Tuesday, February 06, 2007

Life is different now: The day after

It is a little over 14 hours since my estranged spouse asked me for a divorce. I am doing OK, I guess that I did much of my mourning over the last two months, but it still really hurts. I am trying to focus on work and moving forward, but I am bothered by so much. First, why is she so unemotional to all of this? Second, why would she say that she was never happy in the relationship? Lastly, why did she hide it for so long?
A part of me knew she was going to run from the marriage, but a piece of me always thought that she would let herself open up to me enough to start talking this through. I even had a dream that she let me put the ring back on her finger (weird). I guess that would require her removing the emotional wall she put up.
It still bothers me that she now has a secret life somewhere in Ann Arbor, but I need to let that go. She is running from something and sooner or later it will catch up with her. It bothers me that she will not go to counseling to delve into what is the core of her issues, as I have been told that it is not truly our marriage or me.

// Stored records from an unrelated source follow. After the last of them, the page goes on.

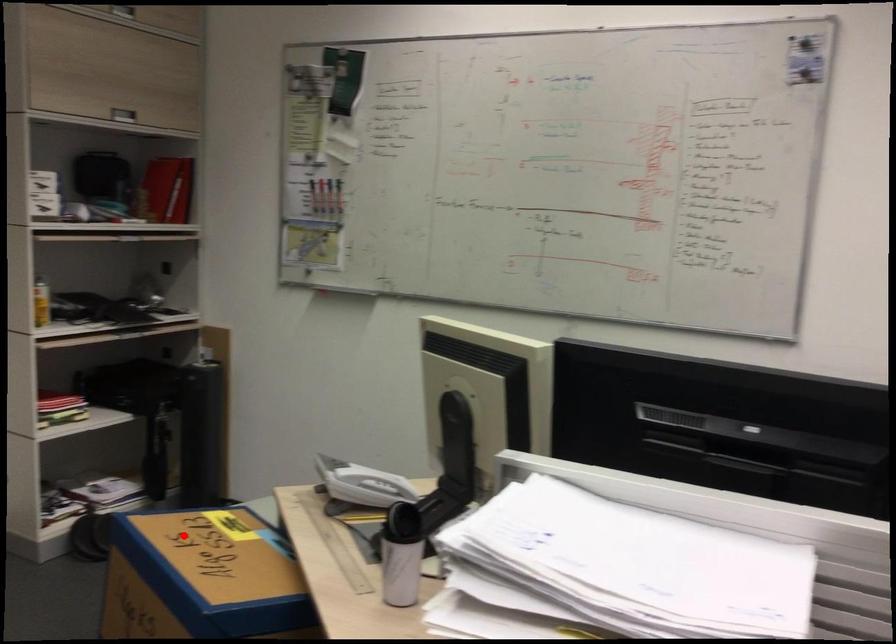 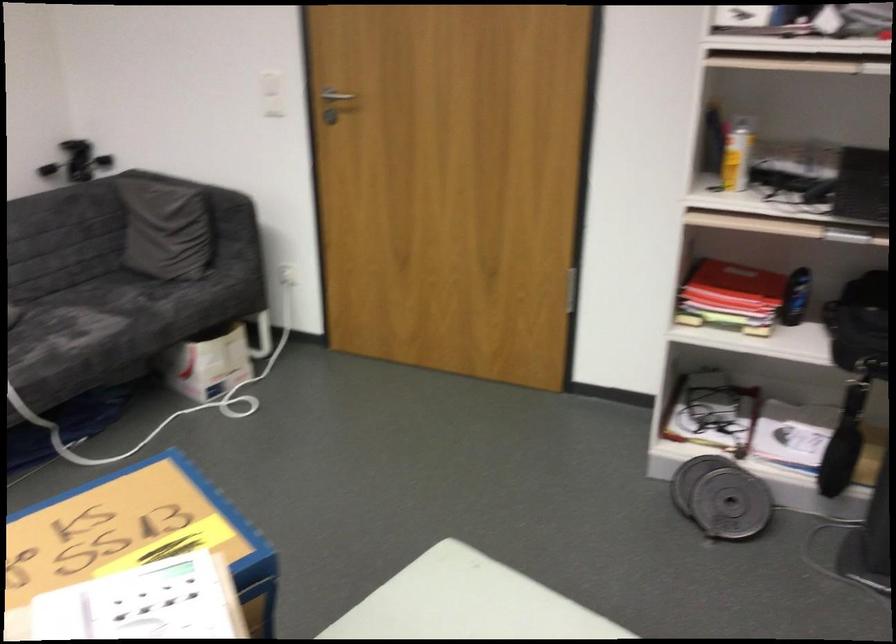 Find the pixel in the second image that matches the highlighted location in the first image.

(139, 535) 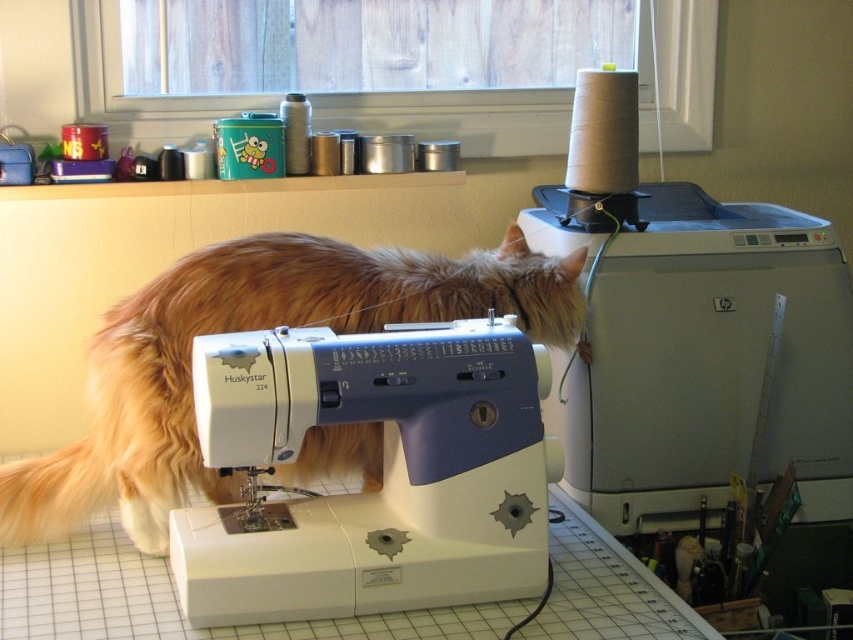 Question: Which object is the closest to the white plastic sewing machine at upper right?

Choices:
 (A) golden fur cat at center
 (B) white plastic sewing machine at center

Answer: (A)

Question: Does white plastic sewing machine at center have a smaller size compared to golden fur cat at center?

Choices:
 (A) no
 (B) yes

Answer: (B)

Question: Which object is positioned farthest from the white plastic sewing machine at upper right?

Choices:
 (A) white plastic sewing machine at center
 (B) golden fur cat at center

Answer: (A)

Question: Is white plastic sewing machine at center closer to camera compared to golden fur cat at center?

Choices:
 (A) yes
 (B) no

Answer: (A)

Question: Does white plastic sewing machine at upper right come in front of white plastic sewing machine at center?

Choices:
 (A) no
 (B) yes

Answer: (A)

Question: Which point is farther to the camera?

Choices:
 (A) (373, 531)
 (B) (137, 301)

Answer: (B) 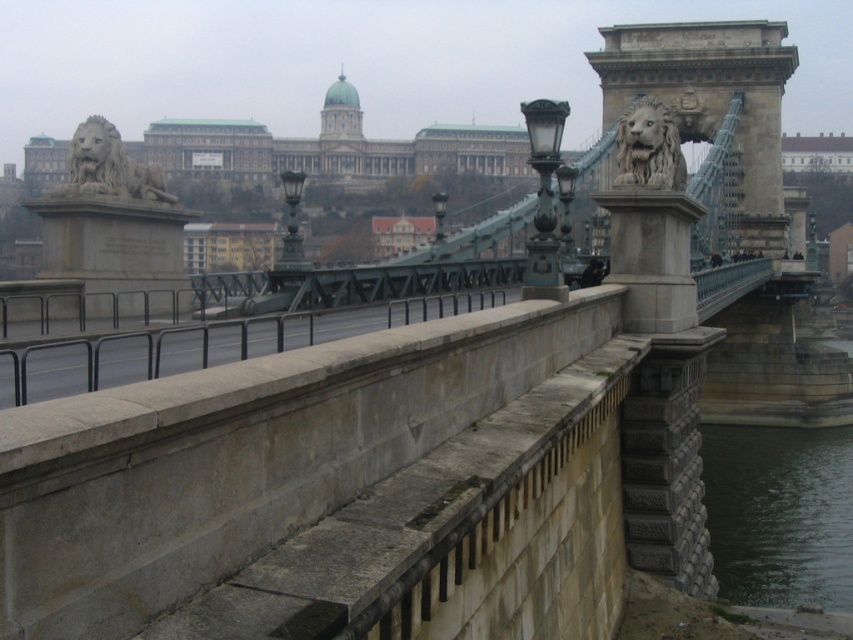 Question: Can you confirm if gray metal rail at center is positioned to the right of gray stone lion at left?

Choices:
 (A) no
 (B) yes

Answer: (B)

Question: Does gray stone lion at left have a greater width compared to stone carved lion at upper center?

Choices:
 (A) yes
 (B) no

Answer: (B)

Question: Where is gray metal rail at center located in relation to gray stone lion at left in the image?

Choices:
 (A) left
 (B) right

Answer: (B)

Question: Which point is closer to the camera taking this photo?

Choices:
 (A) (260, 332)
 (B) (660, 172)

Answer: (A)

Question: Considering the real-world distances, which object is closest to the gray metal rail at center?

Choices:
 (A) stone carved lion at upper center
 (B) gray stone lion at left
 (C) dark green water at lower right

Answer: (B)

Question: Which object appears closest to the camera in this image?

Choices:
 (A) stone carved lion at upper center
 (B) dark green water at lower right
 (C) gray metal rail at center
 (D) gray stone lion at left

Answer: (C) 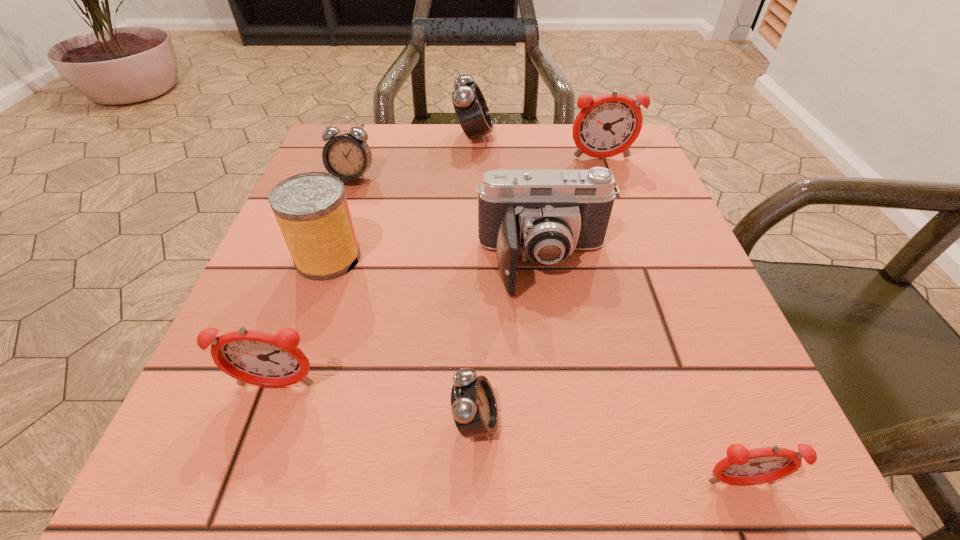 This screenshot has height=540, width=960. Find the location of `the farthest alarm clock`. the farthest alarm clock is located at coordinates (470, 106).

Find the location of `the farthest object`. the farthest object is located at coordinates (470, 106).

The width and height of the screenshot is (960, 540). In order to click on the biggest reddish-pink alarm clock in this screenshot , I will do `click(608, 125)`.

The image size is (960, 540). Identify the location of the farthest reddish-pink alarm clock. (608, 125).

You are a GUI agent. You are given a task and a screenshot of the screen. Output one action in this format:
    pyautogui.click(x=<x>, y=<y>)
    Task: Click on the camera
    Image resolution: width=960 pixels, height=540 pixels.
    Given the screenshot: What is the action you would take?
    pyautogui.click(x=544, y=215)

Identify the location of can. The width and height of the screenshot is (960, 540). (311, 209).

You are a GUI agent. You are given a task and a screenshot of the screen. Output one action in this format:
    pyautogui.click(x=<x>, y=<y>)
    Task: Click on the second smallest reddish-pink alarm clock
    The width and height of the screenshot is (960, 540).
    Given the screenshot: What is the action you would take?
    pyautogui.click(x=252, y=357)

You are a GUI agent. You are given a task and a screenshot of the screen. Output one action in this format:
    pyautogui.click(x=<x>, y=<y>)
    Task: Click on the leftmost reddish-pink alarm clock
    Image resolution: width=960 pixels, height=540 pixels.
    Given the screenshot: What is the action you would take?
    pyautogui.click(x=252, y=357)

Where is `the third farthest alarm clock`? The height and width of the screenshot is (540, 960). the third farthest alarm clock is located at coordinates (347, 156).

Where is `the leftmost white alarm clock`? The height and width of the screenshot is (540, 960). the leftmost white alarm clock is located at coordinates (347, 156). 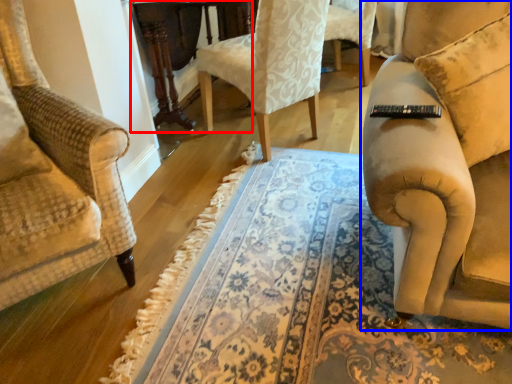 Question: Among these objects, which one is farthest to the camera, round table (highlighted by a red box) or studio couch (highlighted by a blue box)?

Choices:
 (A) round table
 (B) studio couch

Answer: (A) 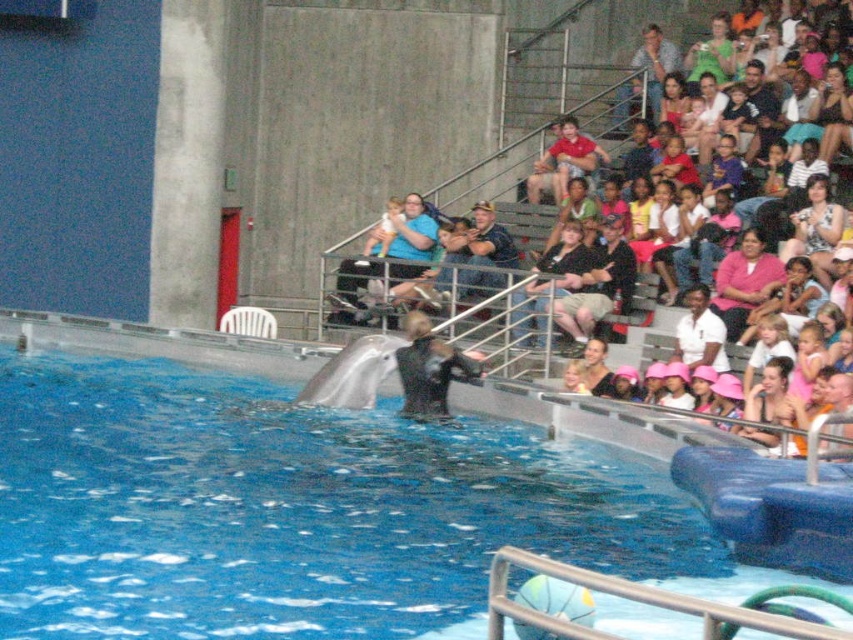 From the picture: Can you confirm if matte black dolphin at center is smaller than pink matte shirt at upper right?

No, matte black dolphin at center is not smaller than pink matte shirt at upper right.

Is matte black dolphin at center taller than pink matte shirt at upper right?

Correct, matte black dolphin at center is much taller as pink matte shirt at upper right.

Is point (601, 131) farther from viewer compared to point (747, 298)?

That is True.

Where is `matte black dolphin at center`? Image resolution: width=853 pixels, height=640 pixels. matte black dolphin at center is located at coordinates (605, 422).

Is blue rubber swimming pool at center below matte black dolphin at center?

Yes, blue rubber swimming pool at center is below matte black dolphin at center.

Is point (361, 428) more distant than point (660, 458)?

Yes, it is.

Does point (384, 472) come behind point (691, 422)?

Yes, point (384, 472) is farther from viewer.

The width and height of the screenshot is (853, 640). I want to click on blue rubber swimming pool at center, so click(294, 509).

Is white smooth dolphin at center above white cotton shirt at upper right?

Actually, white smooth dolphin at center is below white cotton shirt at upper right.

Who is positioned more to the left, white smooth dolphin at center or white cotton shirt at upper right?

white smooth dolphin at center is more to the left.

Which is in front, point (354, 392) or point (698, 339)?

Point (354, 392) is in front.

You are a GUI agent. You are given a task and a screenshot of the screen. Output one action in this format:
    pyautogui.click(x=<x>, y=<y>)
    Task: Click on the white smooth dolphin at center
    Image resolution: width=853 pixels, height=640 pixels.
    Given the screenshot: What is the action you would take?
    pyautogui.click(x=352, y=372)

I would just hate for a big mistake to be made.
Sometimes I wonder if she is so buried by her school, work and side project that she has not really taken the time to evaluate things as deeply as I have.
I have taken the last of the wedding photos and marriage contract and put them away. I will burn the contract once the divorce is final.
I have been praying a lot lately and in part asking God why are you punishing me and my family so much. Have we not suffered enough. What have we done to deserve all this torment and pain? why have so many of my friends gone through so much suffering over the last year? Only god knows.